New experiments can help improve the design of anti-virulence therapies at three levels. First: Any mathematical model such as ours is limited by the accuracy of the equations used, and of the parameter values they contain. Careful biochemical measurements can improve the predictive power of these models. Second: no mathematical model can account for the complications of real-world therapy. The true test of any strategy can only come from experimental studies on animal models, and ultimately from clinical trials.
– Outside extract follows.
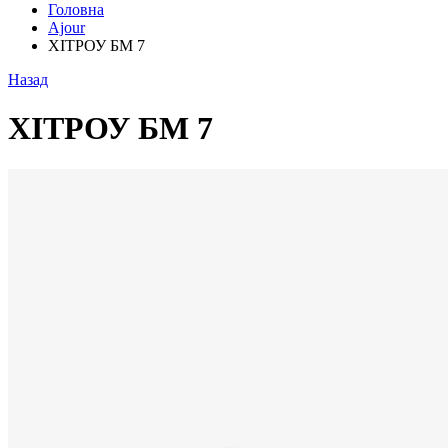
Головна
Ajour
ХІТРОУ БМ 7
Назад
ХІТРОУ БМ 7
Third: our results should be understood in the context of a wider range of strategies, including the use of QS inhibitors in combination with antibiotics [56], as well as the stimulation of the host immune system. Research on pathogen biology will add to this list, revealing new and unexpected strategies. The lesson learned from nearly a century of experience with antibiotics is that pathogens present a moving target, and any single strategy is likely to be of use only for a limited time.

Funding Statement

This work was supported in part by a Wellcome Trust-DBT India Alliance Intermediate Fellowship (500103/Z/09/Z). The funders had no role in study design, data collection and analysis, decision to publish, or preparation of the manuscript. No additional external funding was received for this study.